=== Material for the task ===

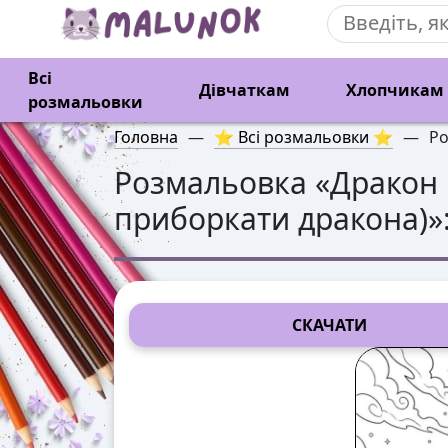
Всі
Дівчаткам
Хлопчикам
розмальовки
Головна
—
⭐ Всі розмальовки ⭐
—
Ро
Розмальовка «
Дракон 
приборкати дракона)
»
СКАЧАТИ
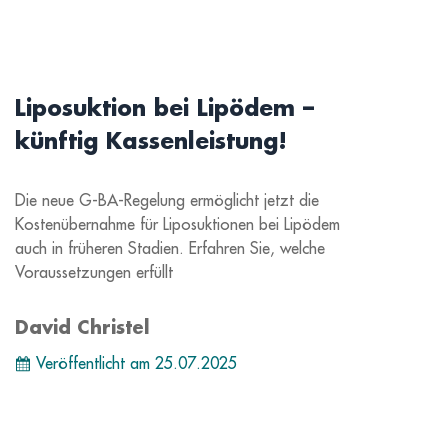
Liposuktion bei Lipödem –
künftig Kassenleistung!
Die neue G-BA-Regelung ermöglicht jetzt die
Kostenübernahme für Liposuktionen bei Lipödem
auch in früheren Stadien. Erfahren Sie, welche
Voraussetzungen erfüllt
David Christel
Veröffentlicht am
25.07.2025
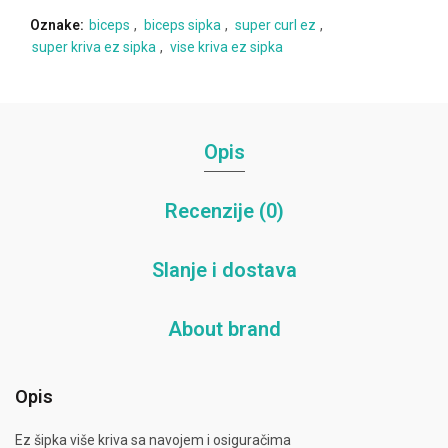
Oznake:
biceps
,
biceps sipka
,
super curl ez
,
super kriva ez sipka
,
vise kriva ez sipka
Opis
Recenzije (0)
Slanje i dostava
About brand
Opis
Ez šipka više kriva sa navojem i osiguračima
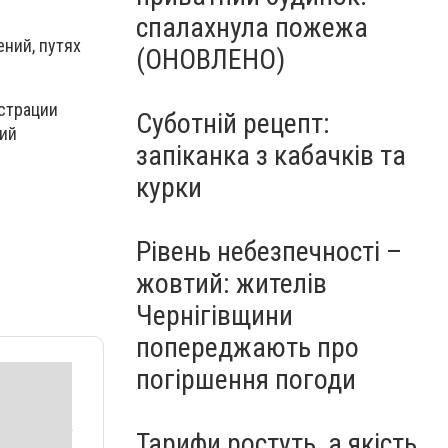
спалахнула пожежа
ний, путях
(ОНОВЛЕНО)
страции
Суботній рецепт:
ний
запіканка з кабачків та
курки
Рівень небезпечності –
жовтий: жителів
Чернігівщини
попереджають про
погіршення погоди
Тарифи ростуть, а якість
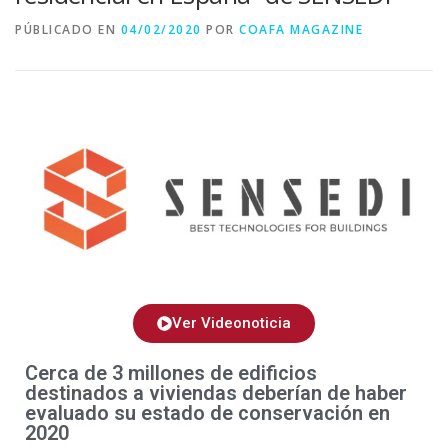
PÚBLICADO EN
04/02/2020
POR
COAFA MAGAZINE
Ver Videonoticia
Cerca de 3 millones de edificios
destinados a viviendas deberían de haber
evaluado su estado de conservación en
2020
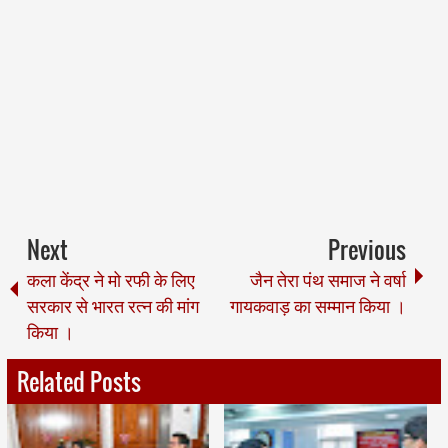
Next
Previous
कला केंद्र ने मो रफी के लिए
जैन तेरा पंथ समाज ने वर्षा
सरकार से भारत रत्न की मांग
गायकवाड़ का सम्मान किया ।
किया ।
Related Posts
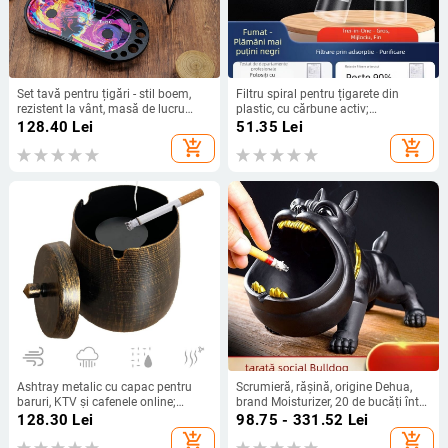
Set tavă pentru țigări - stil boem,
Filtru spiral pentru țigarete din
rezistent la vânt, masă de lucru
plastic, cu cărbune activ;
operațională, siglă Can
reutilizabil; filtru cu trei tipuri (gros,
128.40
Lei
51.35
Lei
mediu, fin); ambalaj 245 bucăți
add_shopping_cart
add_shopping_cart
Ashtray metalic cu capac pentru
Scrumieră, rășină, origine Dehua,
baruri, KTV și cafenele online;
brand Moisturizer, 20 de bucăți într-
imprimare logo disponibilă;
o cutie, stil 21
128.30
Lei
98.75 - 331.52
Lei
personalizabil; brand huachuang
add_shopping_cart
add_shopping_cart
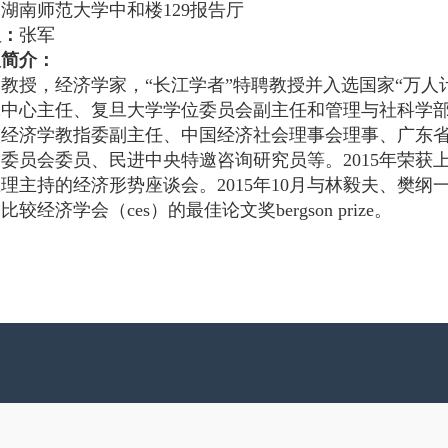
：
湖南师范大学中和楼129报告厅
人：
张军
人简介：
教授，经济学家，“长江学者”特聘教授并入选国家“万人
究中心主任、复旦大学学位委员会副主任和管理与社科学
校经济学教指委副主任、中国经济社会理事会理事、广东
委员会委员、民进中央特邀咨询研究员等。2015年荣获上
理主持的经济形势座谈会。2015年10月与林毅夫、樊纲
较经济学会（ces）的最佳论文奖bergson prize。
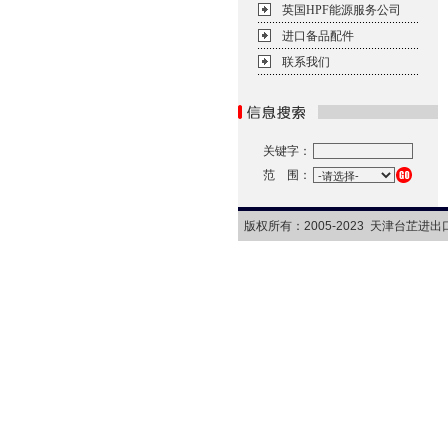
英国HPF能源服务公司
进口备品配件
联系我们
关键字：
范 围：
版权所有：2005-2023 天津台芷进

===

◆ **About this exercise**
Please set down each entry word for word, without its images.

◆ **Written reply**
Всі
Дівчаткам
Хлопчикам
розмальовки
Головна
—
⭐ Всі розмальовки ⭐
—
Ро
Розмальовка «
Дракон 
приборкати дракона)
»
СКАЧАТИ
Liposuktion bei Lipödem –
künftig Kassenleistung!
Die neue G-BA-Regelung ermöglicht jetzt die
Kostenübernahme für Liposuktionen bei Lipödem
auch in früheren Stadien. Erfahren Sie, welche
Voraussetzungen erfüllt
David Christel
Veröffentlicht am
25.07.2025
Oznake:
biceps
,
biceps sipka
,
super curl ez
,
super kriva ez sipka
,
vise kriva ez sipka
Opis
Recenzije (0)
Slanje i dostava
About brand
Opis
Ez šipka više kriva sa navojem i osiguračima
спалахнула пожежа
ний, путях
(ОНОВЛЕНО)
страции
Суботній рецепт:
ний
запіканка з кабачків та
курки
Рівень небезпечності –
жовтий: жителів
Чернігівщини
попереджають про
погіршення погоди
Тарифи ростуть, а якість
PÚBLICADO EN
04/02/2020
POR
COAFA MAGAZINE
Ver Videonoticia
Cerca de 3 millones de edificios
destinados a viviendas deberían de haber
evaluado su estado de conservación en
2020
Next
Previous
कला केंद्र ने मो रफी के लिए
जैन तेरा पंथ समाज ने वर्षा
सरकार से भारत रत्न की मांग
गायकवाड़ का सम्मान किया ।
किया ।
Related Posts
Set tavă pentru țigări - stil boem,
Filtru spiral pentru țigarete din
rezistent la vânt, masă de lucru
plastic, cu cărbune activ;
operațională, siglă Can
reutilizabil; filtru cu trei tipuri (gros,
128.40
Lei
51.35
Lei
mediu, fin); ambalaj 245 bucăți
add_shopping_cart
add_shopping_cart
Ashtray metalic cu capac pentru
Scrumieră, rășină, origine Dehua,
baruri, KTV și cafenele online;
brand Moisturizer, 20 de bucăți într-
imprimare logo disponibilă;
o cutie, stil 21
128.30
Lei
98.75 - 331.52
Lei
personalizabil; brand huachuang
add_shopping_cart
add_shopping_cart
：
湖南师范大学中和楼129报告厅
人：
张军
人简介：
教授，经济学家，“长江学者”特聘教授并入选国家“万人
究中心主任、复旦大学学位委员会副主任和管理与社科学
校经济学教指委副主任、中国经济社会理事会理事、广东
委员会委员、民进中央特邀咨询研究员等。2015年荣获上
理主持的经济形势座谈会。2015年10月与林毅夫、樊纲
较经济学会（ces）的最佳论文奖bergson prize。
英国HPF能源服务公司
进口备品配件
联系我们
关键字：
范 围：
版权所有：2005-2023 天津台芷进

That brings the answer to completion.